I look forward to our travel days because of podcasts, filling the miles with learning, inspiration, and perhaps a few true crime episodes. But every time I scour my podcasts app for overlanding content, I’m left wanting. So when Overland Journal released a podcast only six days before Christmas 2019, I didn’t have to look under the tree for my dreams to be fulfilled.
What to Expect
Scott Brady and co-host Matt Scott are five episodes in, and they’ve covered a tremendous amount of ground (pun intended?). To give you an idea of the content you should expect moving forward, here’s the slate of topics so far:
- Interview with Dan Grec of The Road Chose Me (Overlanding Africa)
- Interview with Clay Croft of XOverland
- Interview with Rob Boegheim of HEMA Maps (Overlanding Australia)
- The Top 10 Used Overland Vehicles for North America and beyond
- The 10 Commandments of Modifying Your Overland Vehicle
Overland Journal Podcast Hosts
Let me be clear. There is no substitute for experience, and these gentlemen have earned the scratches and dents to correlate with every piece of advice they give.
For those who are aren’t familiar, Scott Brady is the co-founder of Overland Journal and Expedition Portal. Behind the wheel, he has tackled the ice of Antarctica and Greenland, the isolation of Australia and Mongolia. All seven continents and three circumnavigations of the world.

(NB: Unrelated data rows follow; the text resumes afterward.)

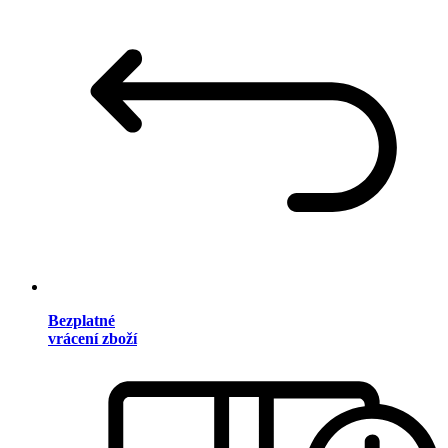
Bezplatné
vrácení zboží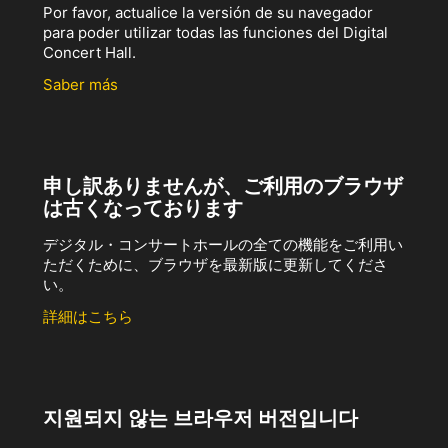
Por favor, actualice la versión de su navegador
para poder utilizar todas las funciones del Digital
Concert Hall.
Saber más
申し訳ありませんが、ご利用のブラウザ
は古くなっております
デジタル・コンサートホールの全ての機能をご利用い
ただくために、ブラウザを最新版に更新してくださ
い。
詳細はこちら
지원되지 않는 브라우저 버전입니다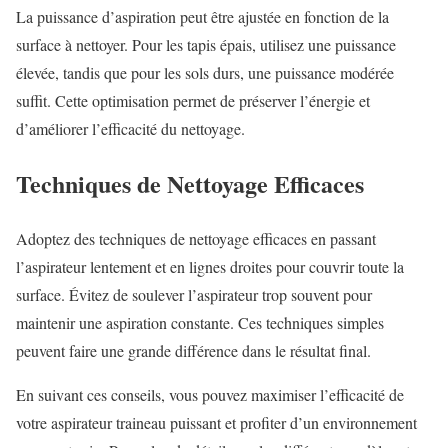
La puissance d’aspiration peut être ajustée en fonction de la
surface à nettoyer. Pour les tapis épais, utilisez une puissance
élevée, tandis que pour les sols durs, une puissance modérée
suffit. Cette optimisation permet de préserver l’énergie et
d’améliorer l’efficacité du nettoyage.
Techniques de Nettoyage Efficaces
Adoptez des techniques de nettoyage efficaces en passant
l’aspirateur lentement et en lignes droites pour couvrir toute la
surface. Évitez de soulever l’aspirateur trop souvent pour
maintenir une aspiration constante. Ces techniques simples
peuvent faire une grande différence dans le résultat final.
En suivant ces conseils, vous pouvez maximiser l’efficacité de
votre aspirateur traineau puissant et profiter d’un environnement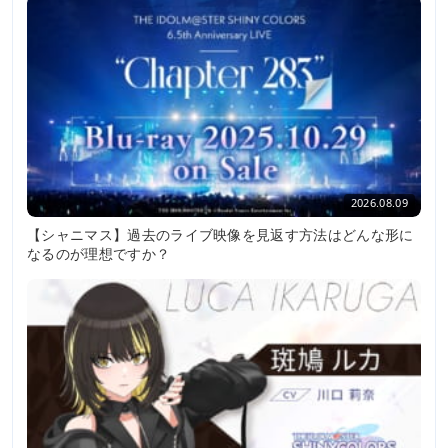
2026.08.09
【シャニマス】過去のライブ映像を見返す方法はどんな形に
なるのが理想ですか？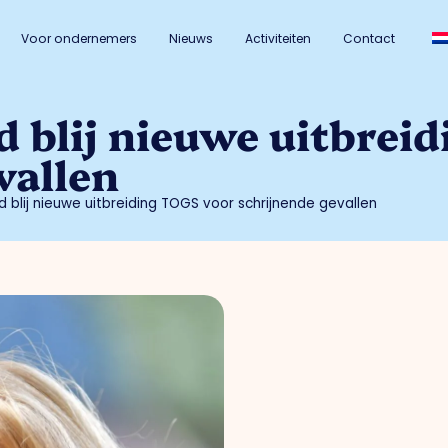
Voor ondernemers
Nieuws
Activiteiten
Contact
 blij nieuwe uitbrei
vallen
 blij nieuwe uitbreiding TOGS voor schrijnende gevallen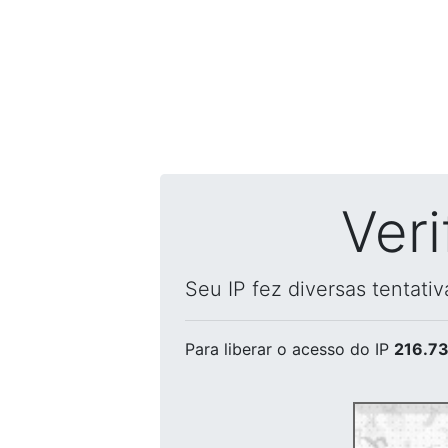
Ver
Seu IP fez diversas tentati
Para liberar o acesso
do IP
216.73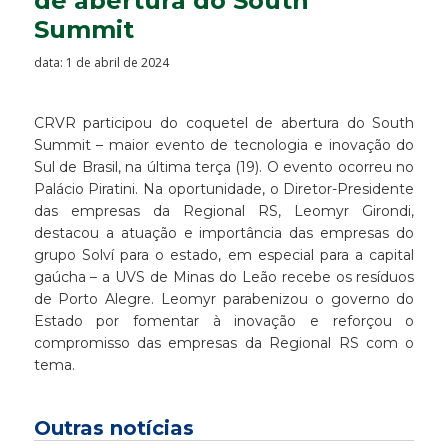
de abertura do South
Summit
data: 1 de abril de 2024
CRVR participou do coquetel de abertura do South
Summit – maior evento de tecnologia e inovação do
Sul de Brasil, na última terça (19). O evento ocorreu no
Palácio Piratini. Na oportunidade, o Diretor-Presidente
das empresas da Regional RS, Leomyr Girondi,
destacou a atuação e importância das empresas do
grupo Solví para o estado, em especial para a capital
gaúcha – a UVS de Minas do Leão recebe os resíduos
de Porto Alegre. Leomyr parabenizou o governo do
Estado por fomentar à inovação e reforçou o
compromisso das empresas da Regional RS com o
tema.
Outras notícias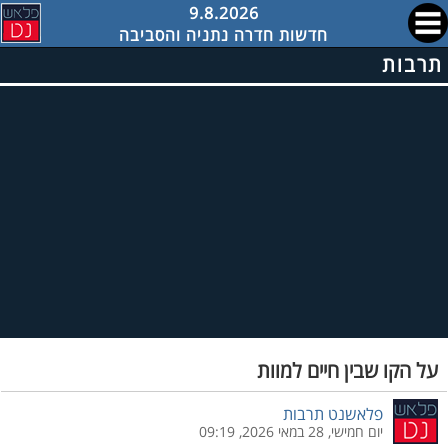
9.8.2026
חדשות חדרה נתניה והסביבה
תרבות
על הקו שבין חיים למוות
פלאשנט תרבות
יום חמישי, 28 במאי 2026, 09:19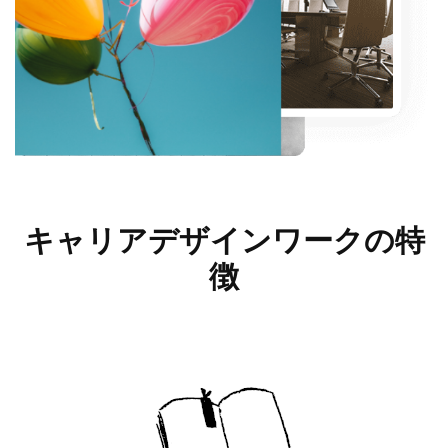
キャリアデザインワークの
特
徴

Per the biography provided in episode notes, co-host Matt Scott is considered an expert in automotive adventure and overland travel specifically, with over 15 years of competitive auto racing experience.
Moreover, they’re gracious about their expertise. It’s clear in every episode, even the vehicle-centric ones, they care most about the overlanding experience and people who are involved in it.
High Water Mark
While ego can play in this industry, it doesn’t here. Brady and Scott are quick to point out the strengths of their guests, knowing strong character is essential for successful overland travel. I loved the episode with Clay Croft of XOverland, where maturity and teachability were extensively discussed as essential traits for expedition team members.
I also appreciate the repeated theme: get out there–don’t be distracted by the vehicle or gear you think you “need.” Spend more money on your travel than your vehicle. Micro adventures in your stock vehicle, and reflecting on the type of overlander you plan to be, will gradually reveal what is essential.
Though there doesn’t seem to be a consistent schedule yet, I eagerly await the next episode. The Overland Journal Podcast is interesting, inspiring, and very challenging as I personally prepare myself for worldwide overland travel. I look forward to female guests on the show, as there are many accomplished travelers to highlight.